What to work on ▸ When you reach the line containing "โกดัง 1737/29 ถนนลาดพร้าว", start transcribing exactly and continue through the last line of the data, skipping every picture.
*** Records to process Section Begins ***
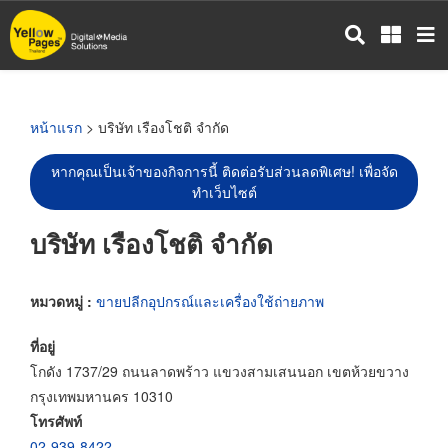
ข้าม
ไป
ยัง
เนื้อหา
หลัก
หน้าแรก
> บริษัท เรืองโชติ จำกัด
หากคุณเป็นเจ้าของกิจการนี้ ติดต่อรับส่วนลดพิเศษ! เพื่อจัด
ทำเว็บไซต์
บริษัท เรืองโชติ จำกัด
หมวดหมู่ :
ขายปลีกอุปกรณ์และเครื่องใช้ถ่ายภาพ
ที่อยู่
โกดัง 1737/29 ถนนลาดพร้าว แขวงสามเสนนอก เขตห้วยขวาง
กรุงเทพมหานคร 10310
โทรศัพท์
02-939-8422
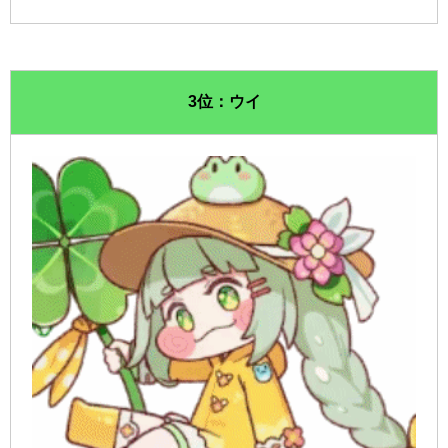
3位：ウイ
*** Records to process Section Ends ***
Exercise output ▸
โกดัง 1737/29 ถนนลาดพร้าว แขวงสามเสนนอก เขตห้วยขวาง
กรุงเทพมหานคร 10310
โทรศัพท์
02-939-8422
3位：ウイ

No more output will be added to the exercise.